CUX1 restrains latent hematopoietic stem cell plasticity by suppressing stem cell-intrinsic inflammatory pathways.

Long-term maintenance of somatic stem cells relies on precise regulation of self-renewal and differentiation. Understanding the molecular framework for these homeostatic processes is essential for improved cellular therapies and treatment of myeloid neoplasms. CUX1 is a widely expressed, dosage-sensitive transcription factor crucial in development and frequently deleted in myeloid neoplasia in the context of -7/(del7q). Here, using novel mouse models and single-cell approaches, we report that dynamic and distinct CUX1 levels are integral to hematopoietic stem cell (HSC) activity. Knockdown of CUX1 reverses HSC differentiation and strikingly re-endows progenitors with stem cell function, accompanied by restoration of the HSC transcriptome and DNA accessibility landscape. CUX1 mediates these activities, in part, via suppressing endogenous retroelements (EREs) and the ensuing interferon-stimulated gene expression program.
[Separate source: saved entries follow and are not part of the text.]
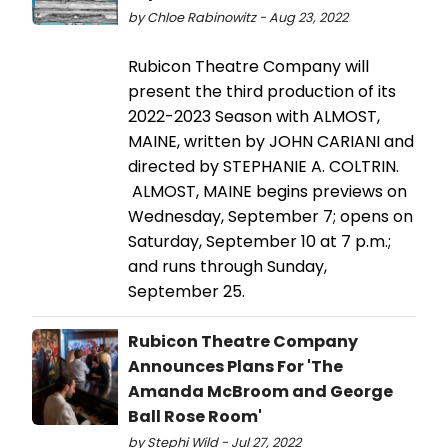
by Chloe Rabinowitz - Aug 23, 2022
Rubicon Theatre Company will
present the third production of its
2022-2023 Season with ALMOST,
MAINE, written by JOHN CARIANI and
directed by STEPHANIE A. COLTRIN.
ALMOST, MAINE begins previews on
Wednesday, September 7; opens on
Saturday, September 10 at 7 p.m.;
and runs through Sunday,
September 25.
Rubicon Theatre Company
Announces Plans For 'The
Amanda McBroom and George
Ball Rose Room'
by Stephi Wild - Jul 27, 2022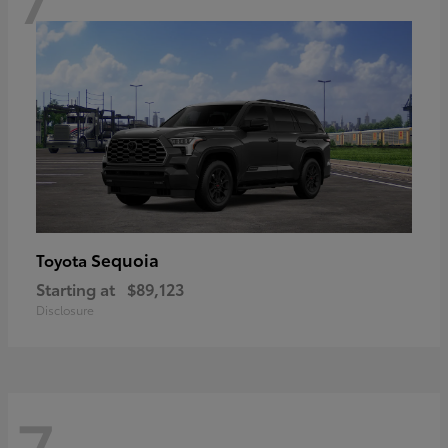
Sequoia
Toyota
Starting at
$89,123
Disclosure
7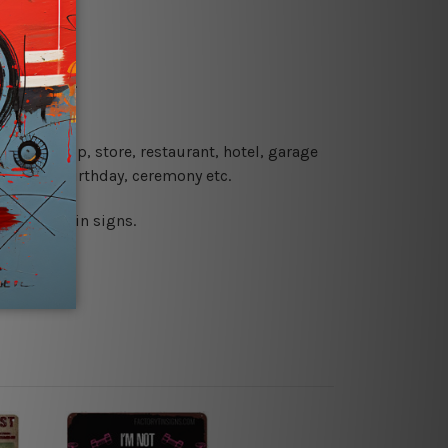
re details.
 coffee shop, store, restaurant, hotel, garage
 wedding, birthday, ceremony etc.
 printed tin signs.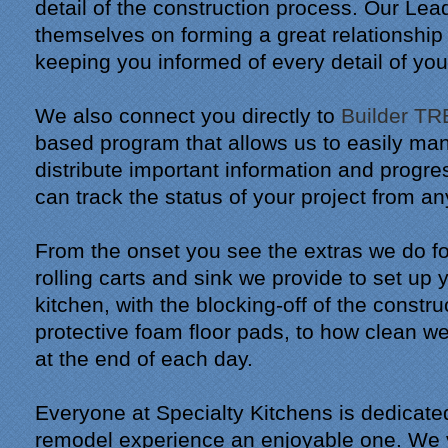
detail of the construction process. Our Lea
themselves on forming a great relationship
keeping you informed of every detail of you
We also connect you directly to
Builder T
based program that allows us to easily ma
distribute important information and progr
can track the status of your project from a
From the onset you see the extras we do fo
rolling carts and sink we provide to set up
kitchen, with the blocking-off of the constr
protective foam floor pads, to how clean 
at the end of each day.
Everyone at Specialty Kitchens is dedicate
remodel experience an enjoyable one. We v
Both EREs and the interferon response are upregulated in CUX1-deficient acute myeloid leukemia (AML), suggesting a conserved role of CUX1 in regulating these elements. These data establish an unexpected entwinement of stem cell-intrinsic innate immune activation and the transcriptional programs of stem cell identity. Further, we reveal the profound effects of transcription factor levels in cell fate.